EXERCISE OBJECTIVE
From the entries that follow, copy each line containing the word "purchase".

RECORDS SUPPLIED
BEGIN

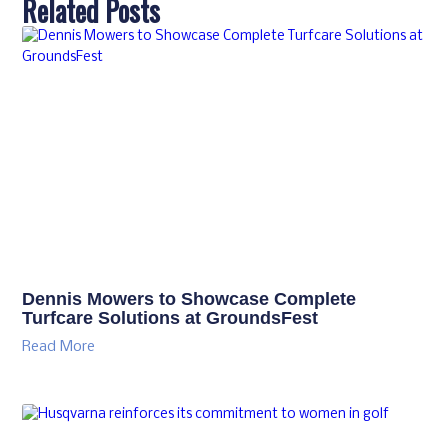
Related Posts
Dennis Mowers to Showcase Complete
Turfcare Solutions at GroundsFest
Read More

END
BEGIN

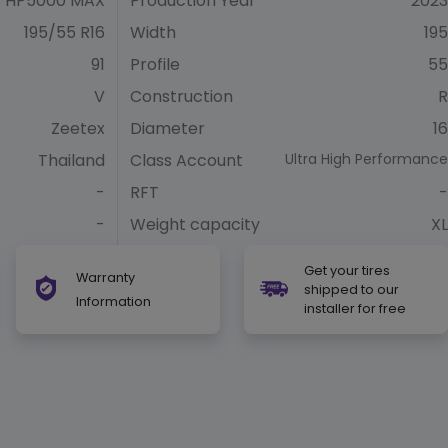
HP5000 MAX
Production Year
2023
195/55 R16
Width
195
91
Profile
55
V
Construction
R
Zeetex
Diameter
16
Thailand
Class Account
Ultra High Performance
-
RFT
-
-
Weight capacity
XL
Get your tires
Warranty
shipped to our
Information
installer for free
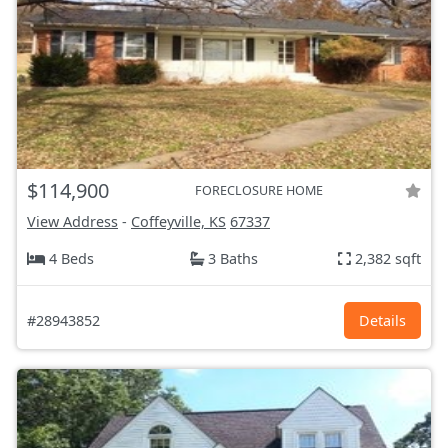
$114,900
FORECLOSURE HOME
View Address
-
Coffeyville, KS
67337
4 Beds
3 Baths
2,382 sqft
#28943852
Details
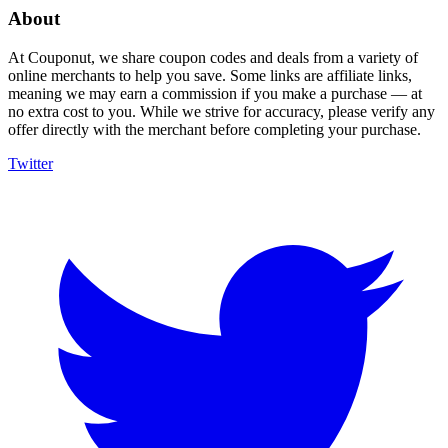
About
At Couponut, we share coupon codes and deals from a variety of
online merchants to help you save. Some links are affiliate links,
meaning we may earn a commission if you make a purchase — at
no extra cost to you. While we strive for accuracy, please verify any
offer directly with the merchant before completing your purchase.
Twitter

END

ANSWER SPACE
meaning we may earn a commission if you make a purchase — at
offer directly with the merchant before completing your purchase.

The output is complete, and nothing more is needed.